[YOUR INSTRUCTIONS]:
Look for "avances" in the records and copy every line that has it.

[SUPPLIED INFORMATION]:
══════════

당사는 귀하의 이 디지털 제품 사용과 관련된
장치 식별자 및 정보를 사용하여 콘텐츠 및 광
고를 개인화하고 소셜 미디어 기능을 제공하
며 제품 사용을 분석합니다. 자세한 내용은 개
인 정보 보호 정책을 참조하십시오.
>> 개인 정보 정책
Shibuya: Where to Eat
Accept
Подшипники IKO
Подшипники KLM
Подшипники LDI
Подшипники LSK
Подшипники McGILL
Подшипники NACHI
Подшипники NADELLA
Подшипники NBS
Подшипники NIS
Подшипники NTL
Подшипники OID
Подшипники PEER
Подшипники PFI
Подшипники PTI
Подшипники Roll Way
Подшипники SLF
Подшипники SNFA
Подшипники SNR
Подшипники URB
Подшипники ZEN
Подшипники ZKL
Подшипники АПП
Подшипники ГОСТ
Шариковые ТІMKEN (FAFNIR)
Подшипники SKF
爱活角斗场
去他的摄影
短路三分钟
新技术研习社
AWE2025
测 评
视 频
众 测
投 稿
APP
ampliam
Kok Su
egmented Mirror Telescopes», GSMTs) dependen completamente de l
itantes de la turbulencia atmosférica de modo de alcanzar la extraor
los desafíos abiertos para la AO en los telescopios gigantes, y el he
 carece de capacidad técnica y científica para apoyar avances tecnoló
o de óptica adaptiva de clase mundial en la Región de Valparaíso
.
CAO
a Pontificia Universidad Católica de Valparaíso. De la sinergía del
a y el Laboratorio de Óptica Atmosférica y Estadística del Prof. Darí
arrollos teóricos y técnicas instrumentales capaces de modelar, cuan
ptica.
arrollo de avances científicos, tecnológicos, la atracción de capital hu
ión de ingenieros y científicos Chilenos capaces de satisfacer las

══════════

[ANSWER]:
 carece de capacidad técnica y científica para apoyar avances tecnoló
arrollo de avances científicos, tecnológicos, la atracción de capital hu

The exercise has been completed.